Sadakat islami Forum

SADAKAT DİNLENME TESİSLERİ => KÖŞE YAZISI VE MAKALELER => BASINDAN => Mehmet Şevket Eygi Bey'in Günlük Yazıları => Konuyu başlatan: Mücteba - 03 Ocak 2012, 13:02:50

Başlık: Yılın Birinci Günü
Gönderen: Mücteba - 03 Ocak 2012, 13:02:50
Yılın Birinci Günü

Miladî yılın birinci günü sabah namazına Kocamustafa Paşa semtindeki Hekimoğlu Ali Paşa Camii'ne gittim. Mimarî değeri yüksek harika bir mâbet. Çinileri şaheser ama kubbedeki kalem işleri çok sanatsız.

Cemaat kırk kişi kadardı. Sadece iki genç vardı. Liseli ve üniversiteli Müslüman gençler camilere, cemaate gelmiyor.

İmam efendinin kıraati, müezzinlerin okuması güzeldi. Hoparlör tesisatı bermutad bozuktu.

Namaz ve tesbihat bittikten sonra hoca dört beş dakika süren kısa bir konuşma yaptı, o da başarılı ve faydalıydı.

Tarihî mermerleri matkapla delip flüoresan lambalar asmışlar, onlar pek çirkindi.

Mihrap tarafından dev bir klima cihazının üzerinde "Görevlilerden başkası el sürmesin" mealinde bir yazı...

Üşümüş bir kedi, yan çıkış kapısının önündeki yaygı üzerinde titriyordu.
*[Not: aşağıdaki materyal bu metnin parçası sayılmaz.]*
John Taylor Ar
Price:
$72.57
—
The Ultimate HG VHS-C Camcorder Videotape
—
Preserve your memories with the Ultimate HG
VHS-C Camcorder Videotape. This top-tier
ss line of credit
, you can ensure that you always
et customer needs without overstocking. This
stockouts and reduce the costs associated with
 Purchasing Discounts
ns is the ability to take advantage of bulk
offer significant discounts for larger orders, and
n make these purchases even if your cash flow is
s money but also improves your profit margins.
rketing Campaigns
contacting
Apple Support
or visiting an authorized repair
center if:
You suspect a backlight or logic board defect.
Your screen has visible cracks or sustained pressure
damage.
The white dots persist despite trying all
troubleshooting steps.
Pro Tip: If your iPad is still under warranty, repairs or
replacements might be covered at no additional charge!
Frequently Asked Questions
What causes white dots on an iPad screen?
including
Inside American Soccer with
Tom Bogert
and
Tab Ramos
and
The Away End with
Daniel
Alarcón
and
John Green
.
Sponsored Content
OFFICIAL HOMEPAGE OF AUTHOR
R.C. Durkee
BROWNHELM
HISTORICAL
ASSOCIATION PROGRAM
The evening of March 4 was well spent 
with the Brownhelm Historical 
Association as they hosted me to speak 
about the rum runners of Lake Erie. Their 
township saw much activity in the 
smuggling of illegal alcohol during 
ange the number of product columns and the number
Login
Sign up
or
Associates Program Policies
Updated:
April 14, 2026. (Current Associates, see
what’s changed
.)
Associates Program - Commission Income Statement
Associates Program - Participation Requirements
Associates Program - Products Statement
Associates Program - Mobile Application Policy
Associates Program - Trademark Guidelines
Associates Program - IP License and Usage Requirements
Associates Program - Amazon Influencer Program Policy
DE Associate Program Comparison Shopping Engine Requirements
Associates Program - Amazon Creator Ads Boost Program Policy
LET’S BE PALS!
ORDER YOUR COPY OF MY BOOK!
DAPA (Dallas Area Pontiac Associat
Geçerken elimi uzatıp sırtını sıvazladım, sevindi. Keşke cebimde ona ikram edeceğim bir lokma bir şey bulunsaydı.

Eyüp Sultan'a kahvaltı etmeye gittik.

Oradan Feriköy belediye pazarında kurulan eskici ve antikacı sergilerini gezdim. Boş dönmemek için gösterişli bir Japon çaydanlığı, iki kitap, birkaç toprak eşya aldım. Merzifonla ilgili iki büyük tarihî fotoğrafı, fiyatları pahalı olduğu için alamadım. Biri, kışla binasının temel atma töreninde alınmış. Sakallı, sarıklı, cüppeli müftü efendi dua ediyor, fesli devlet erkanı yarım daire halinde ellerini açmış amin diyor.
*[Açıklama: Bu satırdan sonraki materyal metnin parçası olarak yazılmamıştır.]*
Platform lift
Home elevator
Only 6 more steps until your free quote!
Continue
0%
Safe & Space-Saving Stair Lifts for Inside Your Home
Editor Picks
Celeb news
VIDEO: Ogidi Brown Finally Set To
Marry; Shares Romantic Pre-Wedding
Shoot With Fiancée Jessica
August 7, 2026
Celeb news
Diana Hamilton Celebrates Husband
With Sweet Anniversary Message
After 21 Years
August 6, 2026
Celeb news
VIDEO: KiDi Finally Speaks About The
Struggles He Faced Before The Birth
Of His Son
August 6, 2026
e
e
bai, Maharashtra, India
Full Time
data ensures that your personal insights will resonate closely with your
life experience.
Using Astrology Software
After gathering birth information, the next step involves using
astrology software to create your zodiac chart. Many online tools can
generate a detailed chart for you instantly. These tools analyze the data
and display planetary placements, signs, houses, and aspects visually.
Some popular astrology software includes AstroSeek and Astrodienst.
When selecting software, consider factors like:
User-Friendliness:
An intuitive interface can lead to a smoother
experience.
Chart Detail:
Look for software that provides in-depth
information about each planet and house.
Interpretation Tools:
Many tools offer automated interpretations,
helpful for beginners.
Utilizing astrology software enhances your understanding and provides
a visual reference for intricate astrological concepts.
Fatih Belediyesi Süleymaniye Küçükpazar arasındaki eskicilere göz açtırmadı, artık orada bitpazarı kurulmuyor. Fukaradan bol bol hayır dua almışlardır...

Yılın bu birinci pazarında hafif bir yağmur çiseliyor, hava kurşunî renk. İstanbul kasvet içinde.
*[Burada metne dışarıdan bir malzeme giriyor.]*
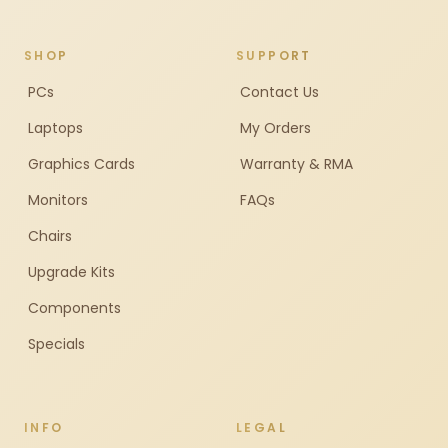
SHOP
SUPPORT
PCs
Contact Us
Laptops
My Orders
Graphics Cards
Warranty & RMA
Monitors
FAQs
Chairs
Upgrade Kits
Components
Specials
INFO
LEGAL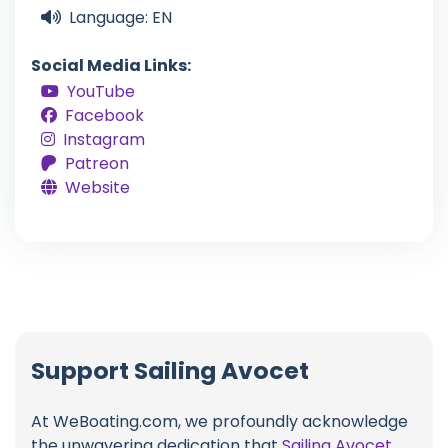
Language: EN
Social Media Links:
YouTube
Facebook
Instagram
Patreon
Website
Support Sailing Avocet
At WeBoating.com, we profoundly acknowledge
the unwavering dedication that
Sailing Avocet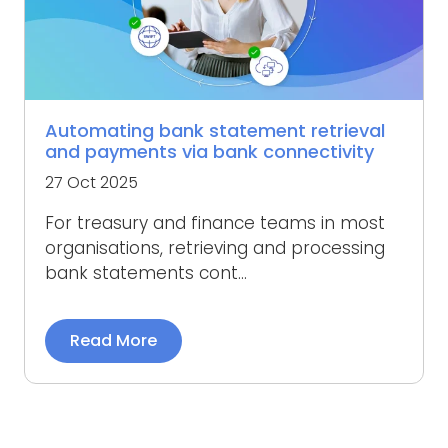
Automating bank statement retrieval
and payments via bank connectivity
27 Oct 2025
For treasury and finance teams in most
organisations, retrieving and processing
bank statements cont...
Read More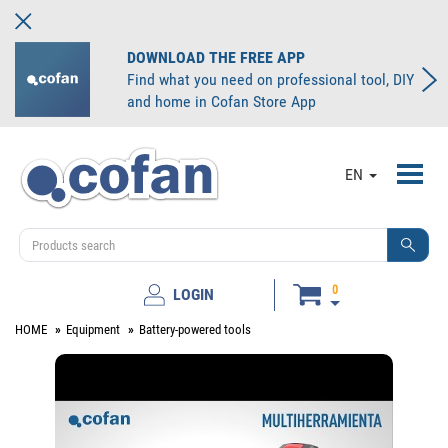
DOWNLOAD THE FREE APP
Find what you need on professional tool, DIY
and home in Cofan Store App
Toggl
EN
navig
0
LOGIN
HOME
Equipment
Battery-powered tools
Yılbaşı gecesi, üzerimde kırgınlık olduğu için biraz erken yatmıştım. Gece on ikide maytap gürültüleri, çığlıklar, böğürtüler, haykırmalar, ıslık sesleriyle uyandım. Yeni yıl girmişmiş.

Şu miladî yeni yıl beni hiç mi hiç ilgilendirmiyor.

Küçük pirinç bir semaver, üzerinde antika bir Japon demliği, içinde Seylan Hint karışımı çay, onun yanında tuzlu ve şekerli birkaç kurabiye, bir de iki üç edebiyat, tarih, sanat, tasavvuf bilir İstanbul efendisi...

Zevk u sefa yılbaşı deliliklerinde değil, böyle sohbetlerdedir.

Bütün bunların yanında bir de usta bir neyzen bulundu mu, neş'e doruğa çıkar.